I didn’t fail to read your words, I failed to read your mind.

In my experience with disasters, I would argue that this may not have been due to failed towers. Cellular providers frequently kill voice during a disaster(or extended power outage). I am not an engineer working for the cellular industry, but I imagine it has something to do with bandwidth savings and securing lines for emergencies. i.e. 911 calls receive priority and non-emergency calls are blocked. This has been my experience during similar disasters. You can almost always see reception from the tower, but bandwidth and usage is reduced. If you see ANY bars, then the tower is still running. It just isn’t allowing a call to go through.
The main limiting factor for backup generators and similar isn’t age. They have been installing backup power and batteries forever. The problem is location. Rooftop towers in urban areas are less likely to have a generator and rely entirely on batteries. New fuel cell backups have extended this time considerably(72 hours) without requiring the installation of a large and noisy generator that may conflict with the lease.
My general understanding from professionals I know within the cellular industry is that backup power is the norm for all providers. The main concern with that federal 8 hour rule was that to meet the requirements they would actually have to start performing battery testing. Most cell providers operate on a “replace every 7 years”(for VRLA) mentality instead of conforming to IEEE testing and validation requirements. It isn’t that the batteries cost so much, it is that the time to have a technician go out there and perform 4-6 hours of destructive testing on a rooftop annually.

1 Like

I would imagine blocking voice places less stress on the backup power supplies too, especially batteries.

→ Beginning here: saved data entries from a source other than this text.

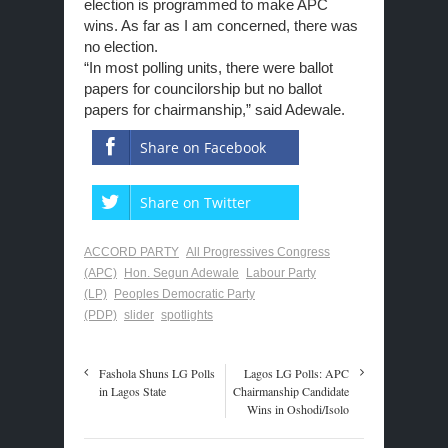
election is programmed to make APC
wins. As far as I am concerned, there was
no election.
“In most polling units, there were ballot
papers for councilorship but no ballot
papers for chairmanship,” said Adewale.
Share on Facebook
Share on Twitter
ACCORD PARTY
All Progressives Congress
(APC)
Hon. Segun Adewale
Labour Party
(LP)
Peoples Democratic Party
(PDP)
slider
spotlights
Fashola Shuns LG Polls
Lagos LG Polls: APC
in Lagos State
Chairmanship Candidate
Wins in Oshodi/Isolo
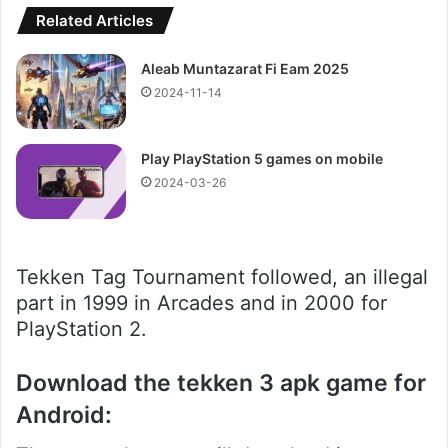
Related Articles
Aleab Muntazarat Fi Eam 2025
2024-11-14
Play PlayStation 5 games on mobile
2024-03-26
Tekken Tag Tournament followed, an illegal
part in 1999 in Arcades and in 2000 for
PlayStation 2.
Download the tekken 3 apk game for
Android:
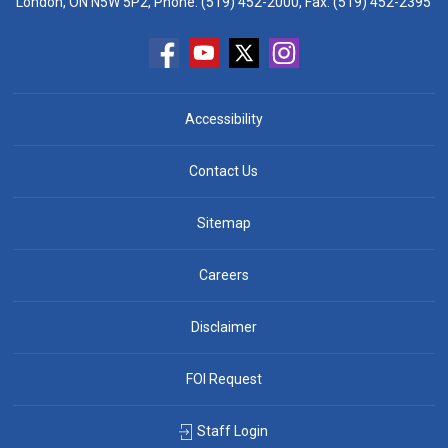
London, ON N5W 5P2, Phone:
(519) 452-2000
, Fax: (519) 452-2395
Accessibility
Contact Us
Sitemap
Careers
Disclaimer
FOI Request
Staff Login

No grid operators have complained of this issue. It is an NEC requirement that you have the ability to isolate from the grid during an outage. This is true for co-generation(when you are selling back to the electric company) and when you run a generator(when you are simply running a backup when the lights go out). Grid operators are not concerned about this issue.

WRONG. Modern grids have a great deal of switching. When a linesmen goes to work on the electric line, he isolates it by locking out all “upstream” power sources. However, non-isolated generators downstream could still be switched into the circuit he is working on at any time. The only way for him to “lock out” these downstream sources is to go to each house and shut off their power. Oddly, this is the LEGAL REQUIREMENT I discussed earlier. You are responsible for locking out any downstream power source. SAFETY FIRST.

Not so much. Germany has a younger grid and a smaller grid. It is also nationally managed and easier to fund. The US operates 3 main grids with a number of regional grids. The companies tasked with managing grids are essentially receiving an unfunded mandate to make a sub-optimal technology work on their grid. So, should they spend the money to focus on reliability or should they spend the money to focus on micro-generation? Micro-generation requires over-supplying networks and building obscene switching capability into the grid. All of that DECREASES reliability. So, you can pick one. Which would you pick if your paycheck was based on reliability?

1 Like

Because obviously most dark skinned people travelling to middle east that could be classified as terrorists willing to blow up USA are former and current military personnel.